Wederzijdse rechtshulp kan door de aangezochte Partij worden uitgesteld op grond van het feit dat deze een lopend onderzoek, een lopende vervolging of een lopende procedure doorkruist. In dit geval pleegt de aangezochte Partij overleg met de verzoekende Partij om te bepalen of de rechtshulp nog kan worden verleend onder de voorwaarden die de aangezochte Partij nodig acht.
18.
Een getuige, deskundige of andere persoon die zich bereid verklaart te getuigen in een proces of te helpen bij een onderzoek, vervolging of gerechtelijke procedure op het grondgebied van de verzoekende Partij, wordt niet vervolgd, in hechtenis genomen, gestraft of onderworpen aan andere beperkingen van zijn persoonlijke vrijheid op dat grondgebied vanwege handelingen, nalatigheden of veroordelingen voorafgaande aan zijn vertrek van het grondgebied van de aangezochte Partij.
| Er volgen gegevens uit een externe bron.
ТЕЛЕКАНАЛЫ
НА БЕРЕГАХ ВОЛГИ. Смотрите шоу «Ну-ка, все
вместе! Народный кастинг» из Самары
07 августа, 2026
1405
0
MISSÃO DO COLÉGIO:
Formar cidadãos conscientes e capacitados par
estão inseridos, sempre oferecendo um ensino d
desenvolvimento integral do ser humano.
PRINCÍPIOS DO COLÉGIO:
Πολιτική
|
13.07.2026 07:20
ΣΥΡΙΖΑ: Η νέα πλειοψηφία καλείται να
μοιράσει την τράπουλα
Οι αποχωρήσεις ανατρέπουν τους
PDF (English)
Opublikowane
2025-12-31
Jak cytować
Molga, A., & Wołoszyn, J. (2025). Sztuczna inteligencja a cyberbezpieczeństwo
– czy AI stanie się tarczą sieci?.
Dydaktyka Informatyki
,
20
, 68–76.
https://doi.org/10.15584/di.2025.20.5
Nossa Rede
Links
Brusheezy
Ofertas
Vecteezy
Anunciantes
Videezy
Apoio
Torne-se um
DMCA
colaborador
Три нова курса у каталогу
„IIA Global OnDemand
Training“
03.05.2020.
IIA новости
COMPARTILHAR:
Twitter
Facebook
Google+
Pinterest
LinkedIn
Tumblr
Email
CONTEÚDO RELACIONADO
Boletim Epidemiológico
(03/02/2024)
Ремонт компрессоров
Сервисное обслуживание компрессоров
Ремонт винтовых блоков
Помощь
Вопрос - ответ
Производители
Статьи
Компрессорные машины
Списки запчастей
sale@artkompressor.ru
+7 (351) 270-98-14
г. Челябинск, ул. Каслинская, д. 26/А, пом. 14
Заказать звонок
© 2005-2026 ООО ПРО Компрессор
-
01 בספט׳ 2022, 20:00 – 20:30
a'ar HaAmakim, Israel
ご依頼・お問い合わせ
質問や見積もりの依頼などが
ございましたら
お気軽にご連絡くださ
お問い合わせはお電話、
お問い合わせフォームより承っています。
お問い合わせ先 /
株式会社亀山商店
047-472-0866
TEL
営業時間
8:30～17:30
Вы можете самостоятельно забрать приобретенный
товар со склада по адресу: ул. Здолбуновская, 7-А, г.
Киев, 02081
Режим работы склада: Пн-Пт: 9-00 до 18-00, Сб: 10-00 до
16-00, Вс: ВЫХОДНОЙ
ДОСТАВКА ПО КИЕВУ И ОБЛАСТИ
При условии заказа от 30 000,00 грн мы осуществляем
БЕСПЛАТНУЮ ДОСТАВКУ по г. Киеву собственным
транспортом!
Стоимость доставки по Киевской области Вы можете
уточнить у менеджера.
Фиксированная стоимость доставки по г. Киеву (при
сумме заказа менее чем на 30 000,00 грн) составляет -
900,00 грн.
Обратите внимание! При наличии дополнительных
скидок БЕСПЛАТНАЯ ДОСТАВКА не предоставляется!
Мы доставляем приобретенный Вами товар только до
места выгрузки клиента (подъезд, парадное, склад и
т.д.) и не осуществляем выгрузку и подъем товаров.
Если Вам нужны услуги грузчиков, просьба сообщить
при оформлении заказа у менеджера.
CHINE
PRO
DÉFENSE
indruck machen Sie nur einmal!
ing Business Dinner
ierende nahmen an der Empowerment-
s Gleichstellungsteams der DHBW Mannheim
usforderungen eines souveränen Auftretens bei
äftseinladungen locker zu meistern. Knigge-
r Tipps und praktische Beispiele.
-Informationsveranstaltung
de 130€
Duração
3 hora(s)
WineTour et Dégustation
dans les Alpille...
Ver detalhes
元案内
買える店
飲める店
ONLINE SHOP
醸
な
Deze vrijgeleide houdt op wanneer de getuige, deskundige of andere persoon gedurende een tijdvak van vijftien achtereenvolgende dagen, of gedurende een door de Partijen overeengekomen tijdvak, vanaf de datum waarop hem officieel is meegedeeld dat zijn aanwezigheid door de rechterlijke autoriteiten niet langer is vereist, de mogelijkheid heeft gehad te vertrekken, maar desondanks vrijwillig op het grondgebied is gebleven, of het heeft verlaten en uit eigen vrije wil is teruggekeerd.
19.
De gewone kosten van uitvoering van een verzoek komen ten laste van de aangezochte Partij, tenzij door de betrokken Partijen anders is overeengekomen. Indien aanzienlijke of buitengewone onkosten worden of zullen moeten worden gemaakt om aan het verzoek te voldoen, plegen de Partijen overleg om de voorwaarden te bepalen waarop het verzoek wordt uitgevoerd alsmede de wijze waarop de kosten zullen worden gedragen.
20.
De Partijen overwegen, indien noodzakelijk, de mogelijkheid bilaterale of multilaterale overeenkomsten te sluiten of regelingen te treffen die de doeleinden van de bepalingen in dit artikel dienen, aan deze bepalingen praktische uitvoering geven of de werking ervan verbeteren.